__WHAT TO PRODUCE__:
Transcribe every entry that follows exactly, omitting all pictures.

__INPUT__:
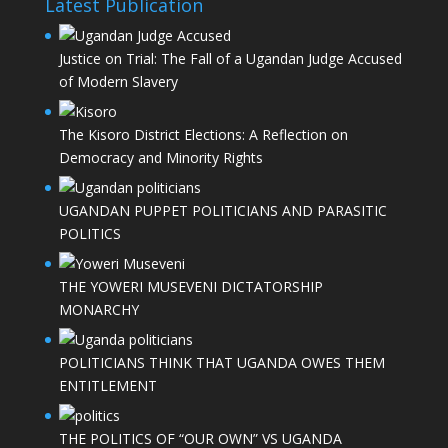
Latest Publication
Justice on Trial: The Fall of a Ugandan Judge Accused
of Modern Slavery
The Kisoro District Elections: A Reflection on
Democracy and Minority Rights
UGANDAN PUPPET POLITICIANS AND PARASITIC
POLITICS
THE YOWERI MUSEVENI DICTATORSHIP
MONARCHY
POLITICIANS THINK THAT UGANDA OWES THEM
ENTITLEMENT
THE POLITICS OF “OUR OWN” VS UGANDA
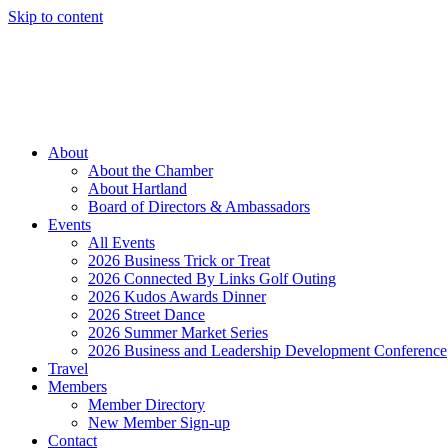
Skip to content
Member Login
Hot Deals
News
Job Listings
(262) 367-7059
About
About the Chamber
About Hartland
Board of Directors & Ambassadors
Events
All Events
2026 Business Trick or Treat
2026 Connected By Links Golf Outing
2026 Kudos Awards Dinner
2026 Street Dance
2026 Summer Market Series
2026 Business and Leadership Development Conference
Travel
Members
Member Directory
New Member Sign-up
Contact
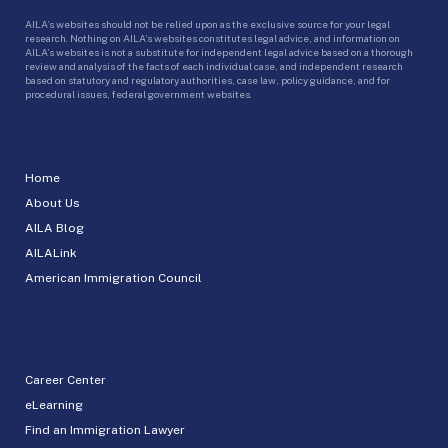
AILA’s websites should not be relied upon as the exclusive source for your legal
research. Nothing on AILA’s websites constitutes legal advice, and information on
AILA’s websites is not a substitute for independent legal advice based on a thorough
review and analysis of the facts of each individual case, and independent research
based on statutory and regulatory authorities, case law, policy guidance, and for
procedural issues, federal government websites.
Home
About Us
AILA Blog
AILALink
American Immigration Council
Career Center
eLearning
Find an Immigration Lawyer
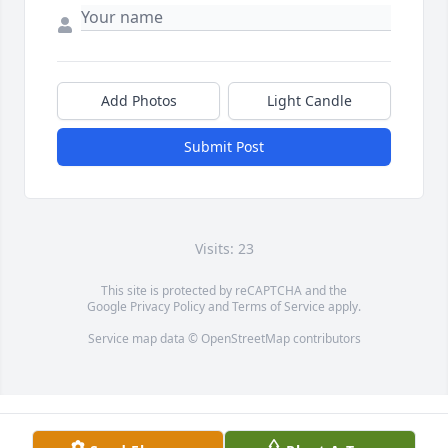
Add Photos
Light Candle
Submit Post
Visits: 23
This site is protected by reCAPTCHA and the
Google
Privacy Policy
and
Terms of Service
apply.
Service map data ©
OpenStreetMap
contributors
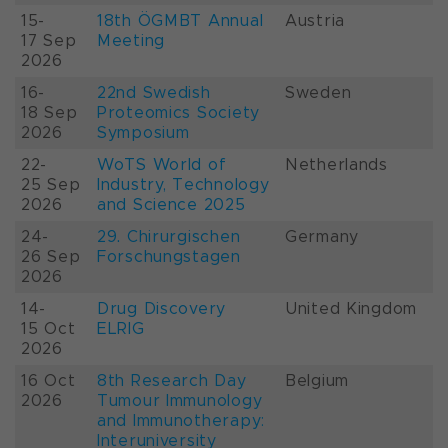
15-
18th ÖGMBT Annual
Austria
17 Sep
Meeting
2026
16-
22nd Swedish
Sweden
18 Sep
Proteomics Society
2026
Symposium
22-
WoTS World of
Netherlands
25 Sep
Industry, Technology
2026
and Science 2025
24-
29. Chirurgischen
Germany
26 Sep
Forschungstagen
2026
14-
Drug Discovery
United Kingdom
15 Oct
ELRIG
2026
16 Oct
8th Research Day
Belgium
2026
Tumour Immunology
and Immunotherapy:
Interuniversity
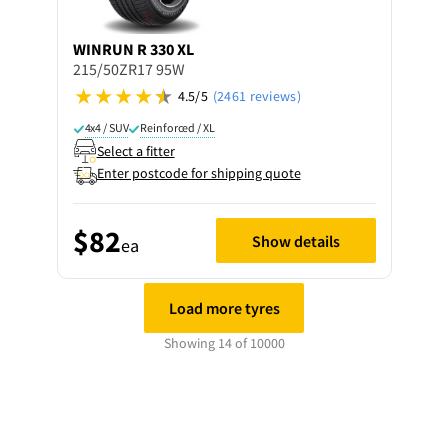
WINRUN
R 330 XL
215/50ZR17 95W
4.5/5
(2461 reviews)
4x4 / SUV
Reinforced / XL
Select a fitter
Enter postcode for shipping quote
$82
Show details
ea
Load more tyres
Showing 14 of 10000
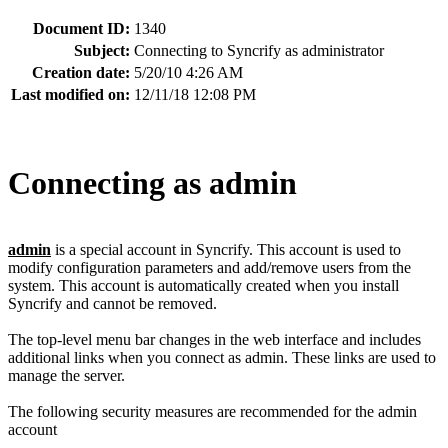
Document ID:
1340
Subject:
Connecting to Syncrify as administrator
Creation date:
5/20/10 4:26 AM
Last modified on:
12/11/18 12:08 PM
Connecting as admin
admin
is a special account in Syncrify. This account is used to
modify configuration parameters and add/remove users from the
system. This account is automatically created when you install
Syncrify and cannot be removed.
The top-level menu bar changes in the web interface and includes
additional links when you connect as admin. These links are used to
manage the server.
The following security measures are recommended for the admin
account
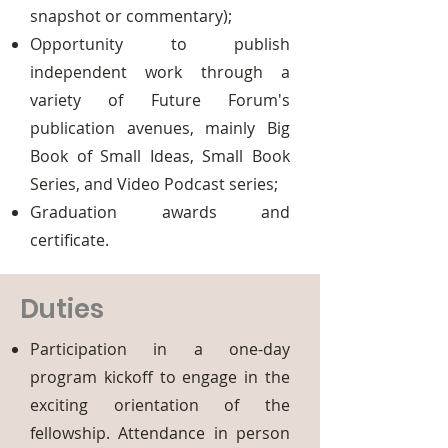
snapshot or commentary);
Opportunity to publish
independent work through a
variety of Future Forum's
publication avenues, mainly Big
Book of Small Ideas, Small Book
Series, and Video Podcast series;
Graduation awards and
certificate.
Duties
Participation in a one-day
program kickoff to engage in the
exciting orientation of the
fellowship. Attendance in person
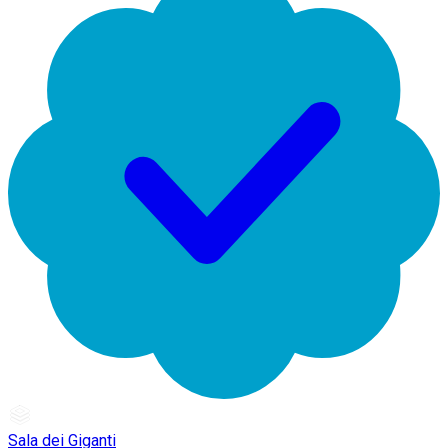
Sala dei Giganti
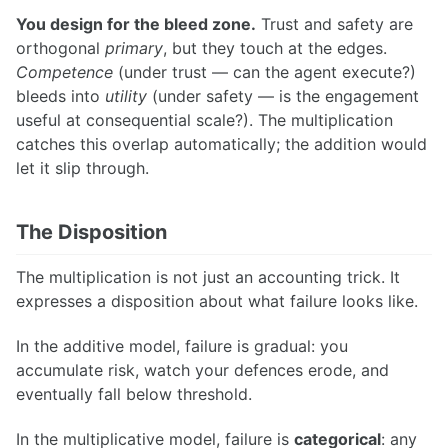
You design for the bleed zone.
Trust and safety are
orthogonal
primary
, but they touch at the edges.
Competence
(under trust — can the agent execute?)
bleeds into
utility
(under safety — is the engagement
useful at consequential scale?). The multiplication
catches this overlap automatically; the addition would
let it slip through.
The Disposition
The multiplication is not just an accounting trick. It
expresses a disposition about what failure looks like.
In the additive model, failure is gradual: you
accumulate risk, watch your defences erode, and
eventually fall below threshold.
In the multiplicative model, failure is
categorical
: any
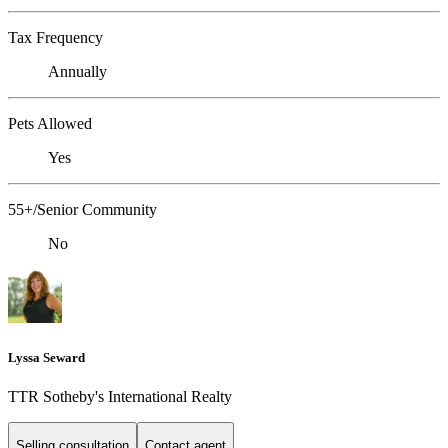
Tax Frequency
Annually
Pets Allowed
Yes
55+/Senior Community
No
Lyssa Seward
TTR Sotheby's International Realty
Selling consultation
Contact agent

__TASK RESULT__:
Latest Publication
Justice on Trial: The Fall of a Ugandan Judge Accused
of Modern Slavery
The Kisoro District Elections: A Reflection on
Democracy and Minority Rights
UGANDAN PUPPET POLITICIANS AND PARASITIC
POLITICS
THE YOWERI MUSEVENI DICTATORSHIP
MONARCHY
POLITICIANS THINK THAT UGANDA OWES THEM
ENTITLEMENT
THE POLITICS OF “OUR OWN” VS UGANDA
Skip to content
Member Login
Hot Deals
News
Job Listings
(262) 367-7059
About
About the Chamber
About Hartland
Board of Directors & Ambassadors
Events
All Events
2026 Business Trick or Treat
2026 Connected By Links Golf Outing
2026 Kudos Awards Dinner
2026 Street Dance
2026 Summer Market Series
2026 Business and Leadership Development Conference
Travel
Members
Member Directory
New Member Sign-up
Contact
AILA’s websites should not be relied upon as the exclusive source for your legal
research. Nothing on AILA’s websites constitutes legal advice, and information on
AILA’s websites is not a substitute for independent legal advice based on a thorough
review and analysis of the facts of each individual case, and independent research
based on statutory and regulatory authorities, case law, policy guidance, and for
procedural issues, federal government websites.
Home
About Us
AILA Blog
AILALink
American Immigration Council
Career Center
eLearning
Find an Immigration Lawyer
Add Photos
Light Candle
Submit Post
Visits: 23
This site is protected by reCAPTCHA and the
Google
Privacy Policy
and
Terms of Service
apply.
Service map data ©
OpenStreetMap
contributors
15-
18th ÖGMBT Annual
Austria
17 Sep
Meeting
2026
16-
22nd Swedish
Sweden
18 Sep
Proteomics Society
2026
Symposium
22-
WoTS World of
Netherlands
25 Sep
Industry, Technology
2026
and Science 2025
24-
29. Chirurgischen
Germany
26 Sep
Forschungstagen
2026
14-
Drug Discovery
United Kingdom
15 Oct
ELRIG
2026
16 Oct
8th Research Day
Belgium
2026
Tumour Immunology
and Immunotherapy:
Interuniversity
WINRUN
R 330 XL
215/50ZR17 95W
4.5/5
(2461 reviews)
4x4 / SUV
Reinforced / XL
Select a fitter
Enter postcode for shipping quote
$82
Show details
ea
Load more tyres
Showing 14 of 10000
Document ID:
1340
Subject:
Connecting to Syncrify as administrator
Creation date:
5/20/10 4:26 AM
Last modified on:
12/11/18 12:08 PM
Connecting as admin
admin
is a special account in Syncrify. This account is used to
modify configuration parameters and add/remove users from the
system. This account is automatically created when you install
Syncrify and cannot be removed.
The top-level menu bar changes in the web interface and includes
additional links when you connect as admin. These links are used to
manage the server.
The following security measures are recommended for the admin
account
snapshot or commentary);
Opportunity to publish
independent work through a
variety of Future Forum's
publication avenues, mainly Big
Book of Small Ideas, Small Book
Series, and Video Podcast series;
Graduation awards and
certificate.
Duties
Participation in a one-day
program kickoff to engage in the
exciting orientation of the
fellowship. Attendance in person
Sala dei Giganti
You design for the bleed zone.
Trust and safety are
orthogonal
primary
, but they touch at the edges.
Competence
(under trust — can the agent execute?)
bleeds into
utility
(under safety — is the engagement
useful at consequential scale?). The multiplication
catches this overlap automatically; the addition would
let it slip through.
The Disposition
The multiplication is not just an accounting trick. It
expresses a disposition about what failure looks like.
In the additive model, failure is gradual: you
accumulate risk, watch your defences erode, and
eventually fall below threshold.
In the multiplicative model, failure is
categorical
: any
Tax Frequency
Annually
Pets Allowed
Yes
55+/Senior Community
No
Lyssa Seward
TTR Sotheby's International Realty
Selling consultation
Contact agent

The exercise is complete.